Written by Steve Richards

The Harry Potter movie franchise is the best one we’ve ever seen, in my opinion. Die-hard Star Wars fans will tell you to forget about three movies within their own franchise. The Hunger Games flamed out. James Bond’s adventures exceed Potter’s in length, but the film quality throughout the series gives a nod to The Boy Who Lived.

With great success comes great expectation, however. Questions asking if the quality can continue are justified as we jump back into a secret community of wizards and witches. (Liquid) Luckily, we’re off to a good start.

Fantastic Beasts and Where to Find Them is a solid opening to phase two of J.K. Rowling’s Wizarding World, giving old school Harry Potter fans something to get excited about and new fans something to dive into.

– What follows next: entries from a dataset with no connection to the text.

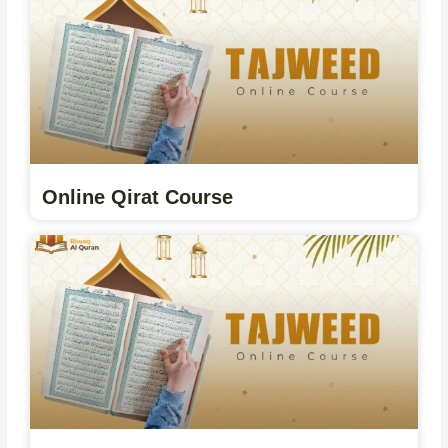
Online Qirat Course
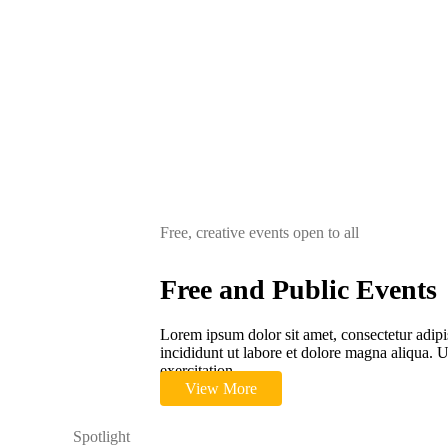
Free, creative events open to all
Free and Public Events
Lorem ipsum dolor sit amet, consectetur adipi
incididunt ut labore et dolore magna aliqua.
exercitation.
View More
Spotlight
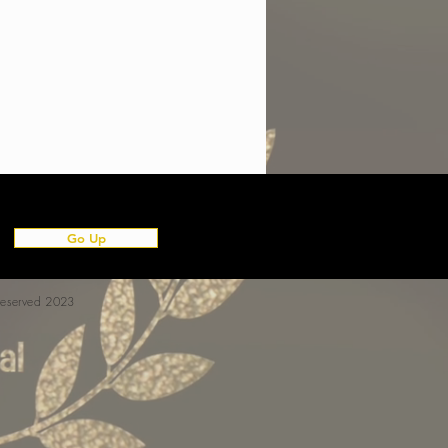
Go Up
 reserved 2023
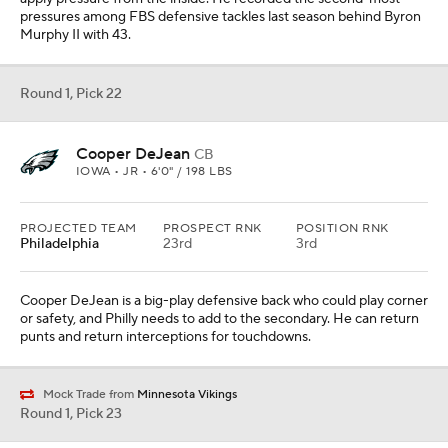
pressures among FBS defensive tackles last season behind Byron
Murphy II with 43.
Round 1, Pick 22
Cooper DeJean
CB
IOWA • JR • 6'0" / 198 LBS
PROJECTED TEAM
PROSPECT RNK
POSITION RNK
Philadelphia
23rd
3rd
Cooper DeJean is a big-play defensive back who could play corner
or safety, and Philly needs to add to the secondary. He can return
punts and return interceptions for touchdowns.
Mock Trade from
Minnesota Vikings
Round 1, Pick 23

First of all, if you’re coming in already a Harry Potter fan, good luck not cheesing as hard as you can possibly cheese at the opening sequence. Credit to director David Yates for throwing us back into the wizarding world without missing a beat. And credit to Warner Bros. for hiring the guy who directed the final four Harry Potter movies. Fantastic Beasts is an extension of the Harry Potter series in many ways -- despite the fact it takes place before Lily and James Potter were born, let alone Harry. You’ll gets plenty of callbacks, showcasing a cross between the two worlds.

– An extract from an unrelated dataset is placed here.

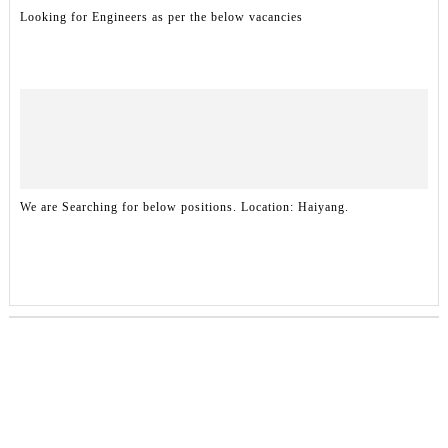
Looking for Engineers as per the below vacancies
We are Searching for below positions. Location: Haiyang.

The most obvious crossover is the movie title itself. We follow Newt Scamander (Eddie Redmayne), who writes a book in the 1920s that Harry reads 70 years later called Fantastic Beasts and Where to Find Them. In the film we essentially see how the book is written, as Scamander is visiting New York City with a case full of fantastic beasts and some of them maybe, might have escaped a little.

Poor Eddie Redmayne auditioned for the original Potter movies and was booted after reading just one line. All is well now, however. The Oscar winner and Newt Scamander are a perfect match. I’m not even sure how much Redmayne is acting and how much he’s just being himself if he were a wizard, which is an indicator of how good he is in Fantastic Beasts. The viewer is left rooting for an endearing, personable hero a movie franchise can be built behind.

It should also be mentioned these fantastic beasts are great characters on their own. The Niffler could have his own spin-off movie and millions would go see it. The Bowtruckle is as charming as Redmayne. The Nundu makes a quick appearance, but might have the best look. No, I’m not speaking gibberish. I’m giving you an inside look at Newt Scamander’s suitcase.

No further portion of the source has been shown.